---------- Extracted records ----------

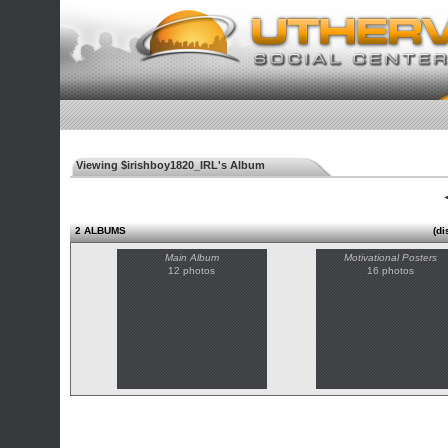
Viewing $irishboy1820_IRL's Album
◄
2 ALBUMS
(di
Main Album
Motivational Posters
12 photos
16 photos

----------
---------- Extracted records ----------

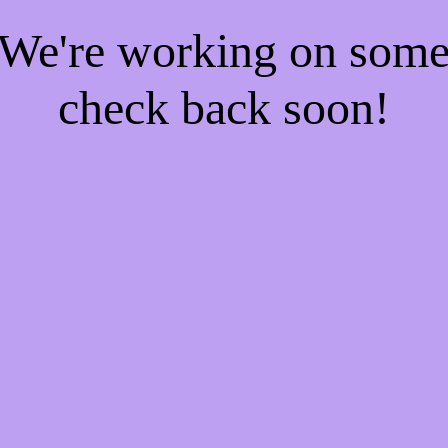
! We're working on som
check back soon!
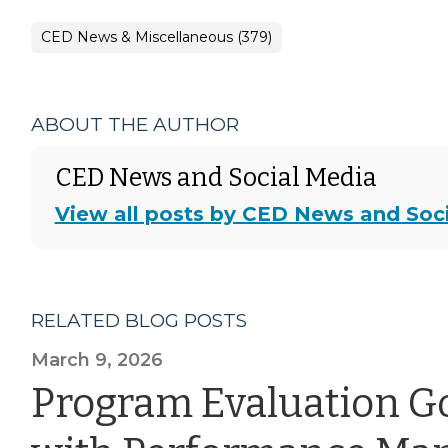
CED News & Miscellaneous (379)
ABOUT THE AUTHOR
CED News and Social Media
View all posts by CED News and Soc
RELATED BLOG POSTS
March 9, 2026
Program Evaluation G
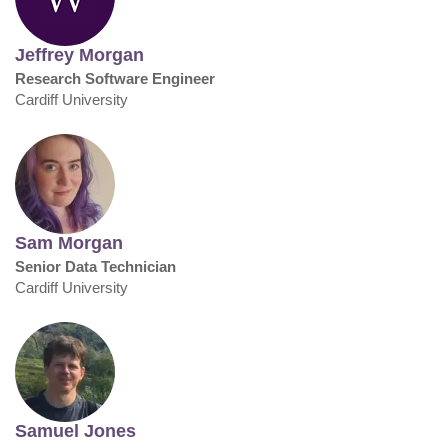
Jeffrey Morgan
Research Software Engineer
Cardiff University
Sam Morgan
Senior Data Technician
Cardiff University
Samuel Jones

----------

**What the exercise asks**
Copy the lines above exactly. Start with the line containing "Jeffrey Morgan", end with the line containing "Samuel Jones", and include both.

**Written solution**
Jeffrey Morgan
Research Software Engineer
Cardiff University
Sam Morgan
Senior Data Technician
Cardiff University
Samuel Jones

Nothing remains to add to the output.